Are there other options?

Thanks in advance for your help.

-Parviz

AbhishekD_Intel · ‎03-30-2021

Hi Parviz,

Thanks for the details.

It is recommended to establish a passwordless SSH connection between the cluster nodes while using Intel MPI. If you are using passwordless SSH then please do the configuration correctly as mentioned in the prerequisites before using Intel® Cluster Checker.

If you don't have admin privileges then try running simple tests with the clck using below flags:

-Fhealth_base
-Fhealth_user
-Fhealth_extended_user

For the debug info you can use -l debug option with clck and to provide the list of nodes from nodefile use -f nodefile option with clck.

Nodefile should contain the list of all the nodes on which you have to perform cluster checker tests.

You may try the below command and check if there are any issues with the nodes in your cluster.

$ clck -f NODEFILE -l debug -Fhealth_base

Note: NODEFILE contains the list of nodes to check from your cluster

If you are using a custom config file then you may have to give the path of it using -c FILE option with the clck if it's not at the default location.

For more details regarding options please refer to the below link.

https://software.intel.com/content/www/us/en/develop/documentation/cluster-checker-user-guide/top/configuring-intel-cluster-checker.html

Try running the above-mentioned flags/options and check if there is any problem with the cluster nodes, and send us the result logs of clck to get more insight into your issues.

Warm Regards,

Abhishek

AbhishekD_Intel · ‎04-07-2021

Hi,

Please give us an update on the provided details.

Warm Regards,

Abhishek

AbhishekD_Intel · ‎04-16-2021

Hi,

As we haven't heard back from you, we are considering that your issue has been resolved.

We will no longer monitor this thread.
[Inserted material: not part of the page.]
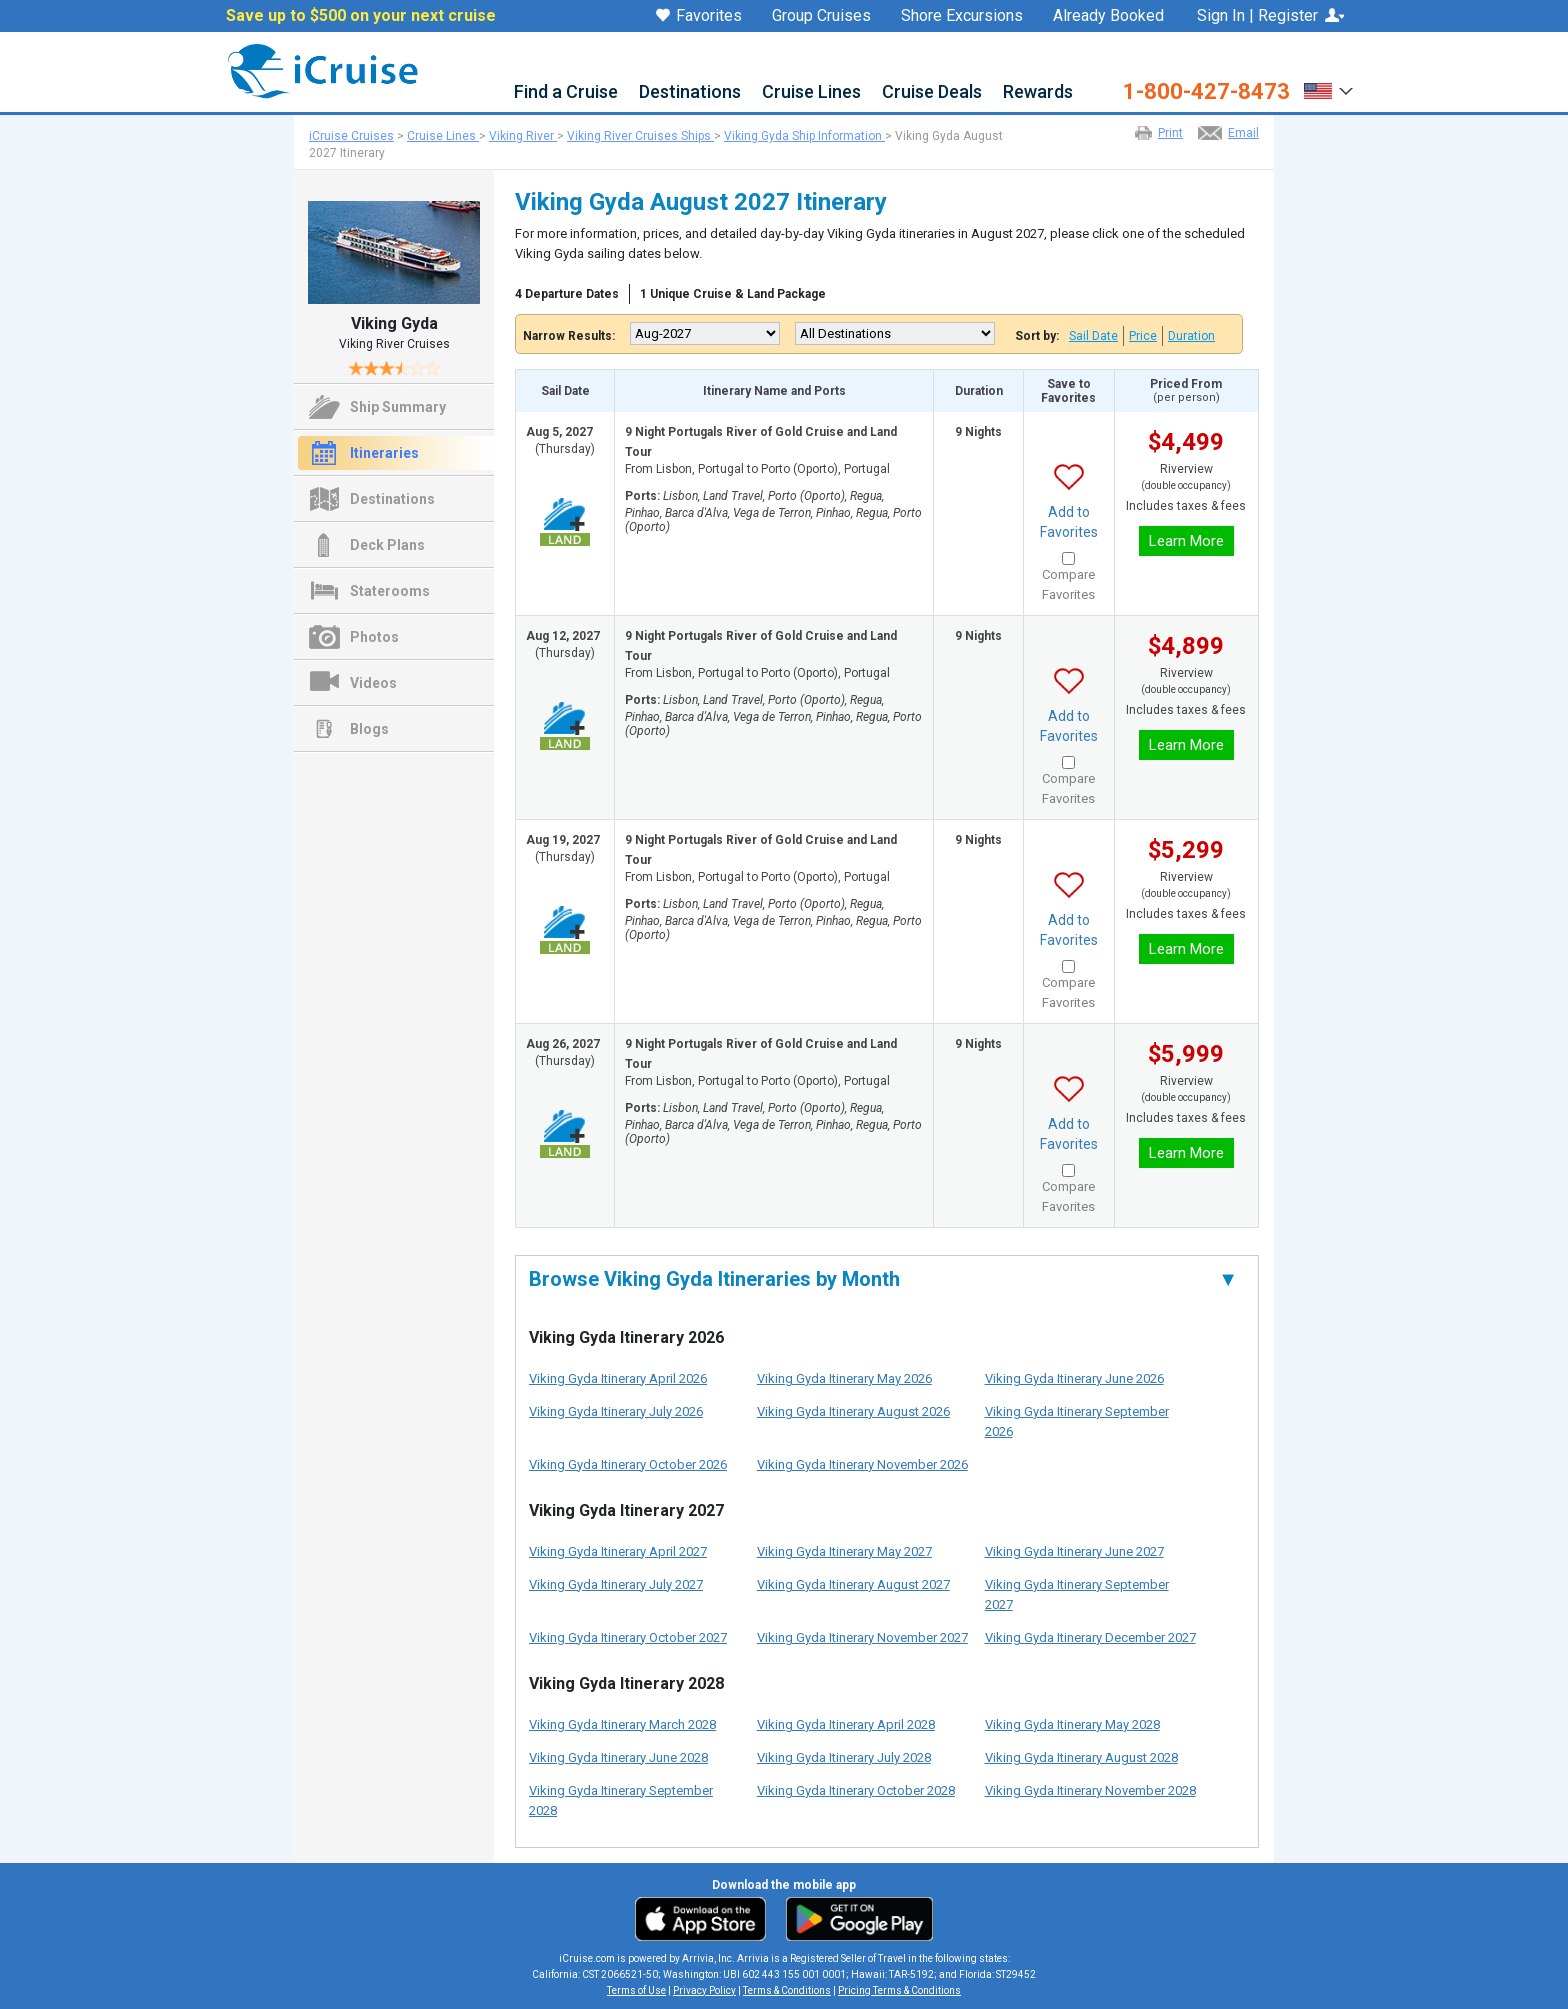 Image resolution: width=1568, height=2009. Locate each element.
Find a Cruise (566, 92)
If you require any additional assistance from Intel, please start a new thread.

Any further interaction in this thread will be considered community only.

Warm Regards,

Abhishek

Amit1 · ‎04-16-2021

Hi Abhishek,

Just to let you know, this issue has not been resolved.

We are still trying to find our way to get the cluster checker working in absence of password-less ssh.

It will be helpful if you can point us to the relevant documentation that talks about running cluster checker when jobs on remote machines can only be launched using grid or lsf.

Thanks & Regards,

__AMIT